Each of the switches, when pressed, will complete the circuit between the 9VDC battery supply,
required by the Basic Stamp microcontroller, and a digital I/O pin on the microcontroller. Five pins on
the microcontroller (P0-P4), one for each switch, will be designated as input pins. When a button is
pressed for a particular function (i.e., play CD player), its corresponding pin will receive a high input to
be read in by the microcontroller.
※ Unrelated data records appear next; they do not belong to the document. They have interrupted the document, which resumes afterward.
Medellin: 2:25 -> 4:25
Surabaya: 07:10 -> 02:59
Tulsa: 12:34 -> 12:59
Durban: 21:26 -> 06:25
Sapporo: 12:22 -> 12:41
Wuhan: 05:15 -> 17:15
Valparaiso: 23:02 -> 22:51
The microcontroller will then be programmed to distinguish between
pins and to send out data, via one of two transmitters, to one of two receivers and a receiving
microcontroller to carry out the task desired by the user (i.e., playing the CD player). Each transmitter
and its corresponding receiver will be set at a particular frequency, which will be determined by the
particular transmitter used. This will be discussed in more detail in upcoming sections. Figure 16
depicts the pin diagram for the Basic Stamp 2 which will be used in this design project. It also depicts the
setup for the CD player’s and light’s panel switches and their corresponding transmitters. P0 and P1
control Play and Stop, respectively, for the CD player. P2-P5 control On/Green Light, Off, Blue Light,
Auburn Light, respectively.
Testing of this subunit would involve ensuring that the jelly-bean switches close the circuit
between the Basic Stamp 2 pins and the power source so that the initiation of the signaling may take
place. An oscilloscope probe could be used for this purpose.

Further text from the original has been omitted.